In Uncategorized on May 1, 2011 at 1:43 am

1. Overview of the Orion Bar

The Hubble image below shows the Orion A complex, which harbors two large HII regions, M43 to the Northeast (top left) the brighter Orion Nebula (M42, center). The HII region within the Orion Nebula is carved out by the Trapezium cluster, which is extremely dense (stellar density of 560 pc-3 – compare that with our local density of ~1 pc-3) and dominated by four stars, the brightest of which, θ1 Ori C (spectral type O7V), produces ~80% of the ionizing photons. M43 is ionized primarily by a single star, NU Ori (spectral type B0.5).

HST optical image of the Orion Nebula (Credit: NASA, ESA, M. Robberto, and the Hubble Space Telescope Orion Treasury Project Team)

The Orion A complex has been useful in understanding HII regions because of its proximity to us (~414 ± 7 pc), which allows its structure to be studied with high spatial resolution. The HII region within the Orion Nebula has broken out of the molecular cloud, creating a champagne flow. M42 has a particularly bright photodissociation region (PDR), known as the Orion Bar, which is visible to the Southeast of the Trapezium stars.

HST optical image of M42, with the Orion bar visible as a bright ridge in the bottom left (Credit: NASA, C.R. O'Dell and S.K. Wong (Rice University))

The Orion Bar stands out as a bright ridge to the Southeast of the Trapezium cluster, but its prominence is actually a consequence of limb brightening, i.e. our peculiar viewing angle. The Orion Nebula is bounded on multiple sides by an ionization front, but we happen to see the bar edge-on, causing it to appear brighter.

2. Structure from Radio Continuum Observations

Dense, hot regions of ionized hydrogen are bright in the radio continuum, as scattering of electrons off of H+ ions produces free-free emission. Felli et al. (1993) (ADS Link) mapped the Orion A complex in the radio continuum using the VLA in several configurations.
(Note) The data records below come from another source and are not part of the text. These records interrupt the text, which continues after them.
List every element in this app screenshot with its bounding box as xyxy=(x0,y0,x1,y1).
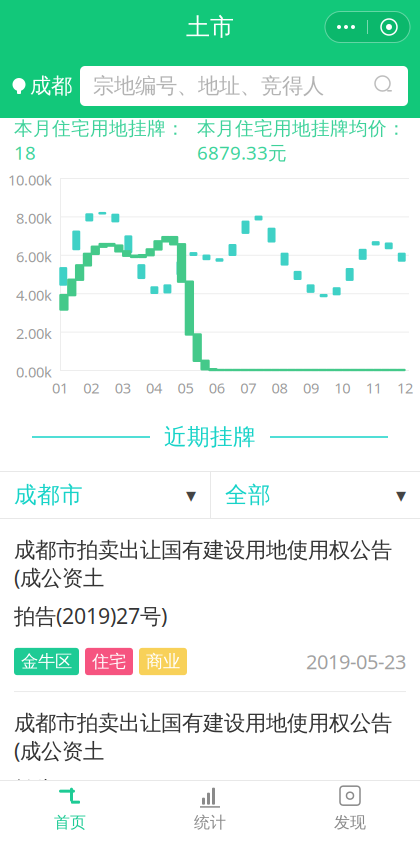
staticText: 01 xyxy=(52,378,68,398)
staticText: 本月住宅用地挂牌均价：6879.33元 xyxy=(197,117,406,165)
staticText: 8.00k xyxy=(16,208,52,228)
staticText: 6.00k xyxy=(16,247,52,266)
button[interactable]: 成都市拍卖出让国有建设用地使用权公告(成公资土 xyxy=(0,519,420,691)
staticText: 全部 xyxy=(225,481,271,509)
staticText: 成都市 xyxy=(14,481,83,509)
staticText: 金牛区 xyxy=(21,651,72,672)
button[interactable]: 选择城市 成都 xyxy=(0,73,72,99)
button[interactable]: 宗地编号、地址、竞得人 xyxy=(80,66,408,106)
staticText: ▾ xyxy=(186,484,196,506)
staticText: 土市 xyxy=(186,12,234,42)
staticText: 金牛区 xyxy=(21,824,72,845)
staticText: 08 xyxy=(272,378,288,398)
staticText: 11 xyxy=(366,378,382,398)
staticText: 10.00k xyxy=(8,170,52,190)
button[interactable]: 成都市拍卖出让国有建设用地使用权公告(成公资土 xyxy=(0,692,420,856)
staticText: 0.00k xyxy=(16,362,52,382)
staticText: 成都市拍卖出让国有建设用地使用权公告(成公资土 xyxy=(14,537,392,592)
button[interactable]: 全部 xyxy=(211,471,420,519)
staticText: 成都市拍卖出让国有建设用地使用权公告(成公资土 xyxy=(14,710,392,765)
staticText: 2019-05-23 xyxy=(306,648,406,675)
button[interactable]: 发现 xyxy=(280,780,420,836)
staticText: 07 xyxy=(240,378,256,398)
staticText: 发现 xyxy=(334,813,366,832)
staticText: 拍告(2019)27号) xyxy=(14,775,167,803)
staticText: 住宅 xyxy=(92,651,126,672)
button[interactable]: 成都市 xyxy=(0,471,210,519)
staticText: 商业 xyxy=(146,651,180,672)
staticText: 统计 xyxy=(194,813,226,832)
staticText: 拍告(2019)27号) xyxy=(14,602,167,630)
staticText: 02 xyxy=(83,378,99,398)
staticText: 4.00k xyxy=(16,285,52,305)
staticText: 04 xyxy=(146,378,162,398)
staticText: 06 xyxy=(209,378,225,398)
staticText: 05 xyxy=(178,378,194,398)
staticText: 近期挂牌 xyxy=(164,423,256,451)
staticText: 12 xyxy=(397,378,413,398)
staticText: 首页 xyxy=(54,813,86,832)
staticText: ▾ xyxy=(396,484,406,506)
staticText: 2.00k xyxy=(16,324,52,343)
staticText: 10 xyxy=(334,378,350,398)
button[interactable]: More options xyxy=(325,12,410,42)
button[interactable]: 首页 xyxy=(0,780,140,836)
button[interactable]: 统计 xyxy=(140,780,280,836)
staticText: 03 xyxy=(115,378,131,398)
staticText: 09 xyxy=(303,378,319,398)
staticText: 宗地编号、地址、竞得人 xyxy=(93,73,324,99)
staticText: 成都 xyxy=(30,73,72,99)
staticText: 本月住宅用地挂牌：18 xyxy=(14,117,185,165)
staticText: 2019-05-23 xyxy=(306,821,406,848)
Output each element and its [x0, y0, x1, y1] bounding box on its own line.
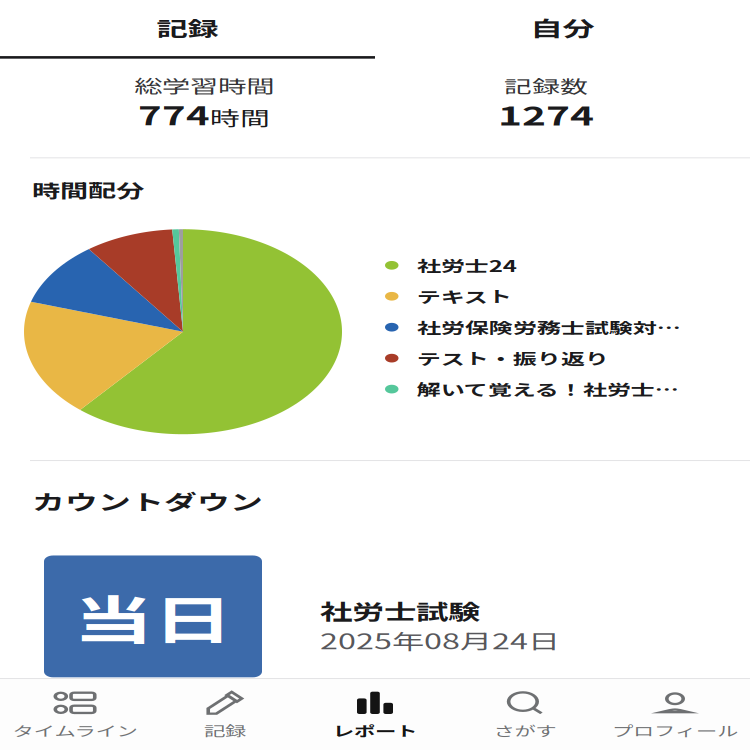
- staticText: 総学習時間: [134, 112, 274, 153]
- button[interactable]: 記録: [0, 0, 375, 91]
- button[interactable]: プロフィール: [600, 678, 750, 750]
- button[interactable]: 記録: [150, 678, 300, 750]
- staticText: 解いて覚える！社労士…: [417, 586, 679, 621]
- staticText: テキスト: [417, 442, 512, 477]
- button[interactable]: タイムライン: [0, 678, 150, 750]
- button[interactable]: レポート: [300, 678, 450, 750]
- staticText: 記録: [156, 19, 218, 65]
- button[interactable]: 自分: [375, 0, 750, 91]
- staticText: 社労士24: [417, 394, 517, 429]
- staticText: 記録数: [504, 112, 588, 153]
- button[interactable]: さがす: [450, 678, 600, 750]
- staticText: 時間配分: [32, 274, 144, 314]
- staticText: 自分: [530, 19, 594, 65]
- staticText: 774: [138, 148, 210, 206]
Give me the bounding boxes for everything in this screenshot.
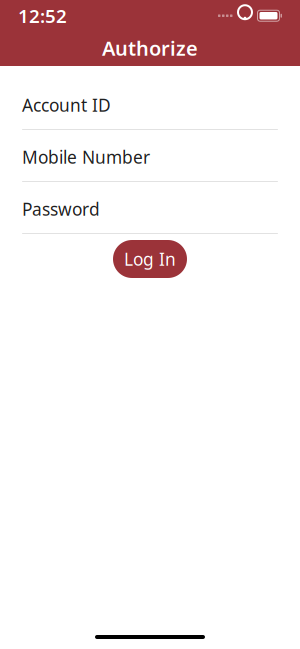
staticText: Account ID [22, 94, 111, 116]
button[interactable]: Log In [113, 240, 187, 278]
staticText: Authorize [102, 35, 198, 61]
staticText: Mobile Number [22, 146, 150, 168]
staticText: 12:52 [18, 3, 67, 28]
staticText: Log In [124, 248, 176, 270]
staticText: Password [22, 198, 100, 220]
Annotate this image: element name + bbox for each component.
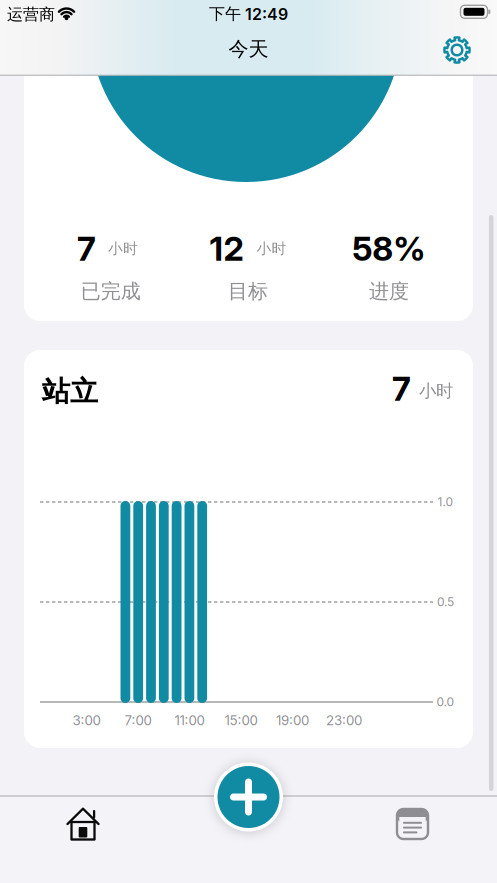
staticText: 7:00 <box>124 713 152 728</box>
staticText: 今天 <box>228 37 268 61</box>
button[interactable]: 主页 <box>66 808 100 840</box>
staticText: 已完成 <box>81 279 141 304</box>
staticText: 3:00 <box>72 713 100 728</box>
staticText: 11:00 <box>174 713 204 728</box>
staticText: 0.0 <box>436 695 454 709</box>
staticText: 目标 <box>228 279 268 304</box>
button[interactable]: 添加 <box>214 762 283 832</box>
staticText: 1.0 <box>438 495 454 509</box>
staticText: 运营商 <box>7 5 55 24</box>
staticText: 7 <box>392 369 411 408</box>
staticText: 58% <box>352 229 425 268</box>
button[interactable]: 设置 <box>442 35 472 65</box>
staticText: 小时 <box>108 240 138 258</box>
staticText: 23:00 <box>326 713 362 728</box>
staticText: 15:00 <box>224 713 258 728</box>
staticText: 0.5 <box>437 595 454 609</box>
staticText: 12 <box>210 229 244 268</box>
staticText: 7 <box>77 229 96 268</box>
staticText: 站立 <box>42 374 98 409</box>
staticText: 小时 <box>256 240 286 258</box>
staticText: 小时 <box>419 380 453 402</box>
button[interactable]: 记录 <box>397 809 428 839</box>
staticText: 19:00 <box>276 713 309 728</box>
staticText: 进度 <box>369 279 409 304</box>
staticText: 下午 12:49 <box>209 4 288 24</box>
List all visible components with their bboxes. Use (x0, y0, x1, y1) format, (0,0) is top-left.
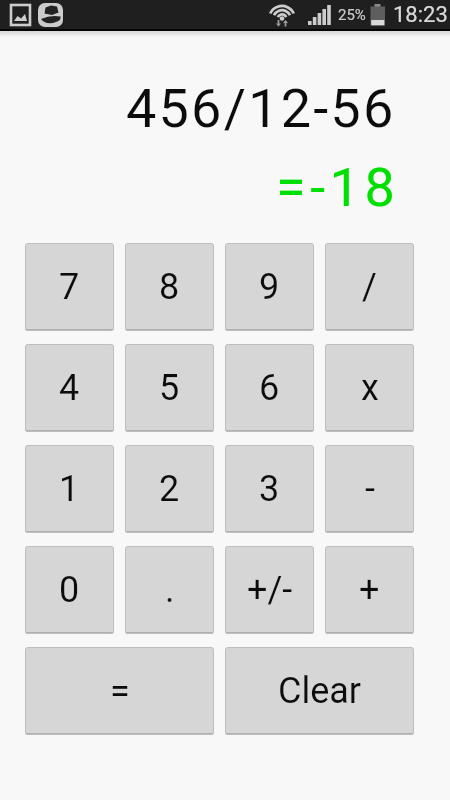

A particularly nice map of the free-free emission at 20 cm in the Orion Nebula HII region is given in their Fig. 3d, reproduced below:

Fig. 3d from Felli et al. (1993). The Orion Bar is particularly prominent in this radio continuum map of the HII region of the Orion Nebula (20 cm, 6.2" resolution). The positions of several bright stars, including the four brightest Trapezium stars, are marked. The contours range from 95.0 to 300.7 mJy/beam.

Felli et al. further demonstrate that the radio continuum emission correlates well with Hα emission, as we should expect. Bruce Draine (§28.2) calculates a maximum line-of-sight rms electron density of approximately 3200 cm-3 based on the Felli et al. (1993) peak emission measure (the integrated square of the electron density along the line of sight) of 5 × 10 cm-6 pc and an assumed diameter of 0.5 pc for the HII region. For an explanation of the emission measure, see this link or recall §5.3 of Rybicki & Lightman, which discusses free-free absorption. The basic idea is that the absorption coefficient due to free-free absorption is proportional to the product of the ion and electron densities. If the medium is neutral overall, then this is simply the square of the electron density, so the optical depth of an ionized cloud due to free-free absorption is proportional to the integrated square electron density.

3. Progression of Species in the Photodissociation Region

The chemistry and structure of the photodissociation region (PDR, also called the photon-dominated region) is dominated by the effects of the intense incident ultraviolet radiation from the O and B stars in the HII region. As the binding energy of the H2 molecule is lower than that of the electron in the hydrogen atom, HII regions are enveloped by a region of atomic hydrogen. In this region, the UV flux is great enough to photodissociate H2, but the recombination rate is high enough to keep the ionized fraction low. Deeper in the cloud (i.e. farther away from the HII region), the UV flux has been sufficiently attenuated, such that most hydrogen is bound in H2. The interface between the regions dominated by atomic hydrogen and fully ionized hydrogen is called the ionization front, while the boundary between the atomic hydrogen and the molecular hydrogen is called the dissociation front. Figure 31.2 of Draine’s ISM textbook, reproduced below, gives a diagrammatic sketch of the structure of a PDR:

The progression of species refers to the progression of chemical species that dominate as one travels away from the HII region and into the molecular cloud. The key variable which changes along this path is the intensity of the UV flux. This has several effects: the ionized medium at first gives way to neutral atomic species, and deeper into the cloud molecules such as H2, CO, O2 and PAHs (polycyclic aromatic hydrocarbons) become stable; the temperature drops as the incident radiation becomes more attenuated (with increasing optical depth since the ionization front); assuming pressure balance, the density of the gas must increase into the cloud as the temperature drops. The assumption of pressure equilibrium is not exact, however, as HI flows from the dissociation front towards the ionization front. As this flow becomes smaller, the assumption of pressure balance and steady-state become more accurate.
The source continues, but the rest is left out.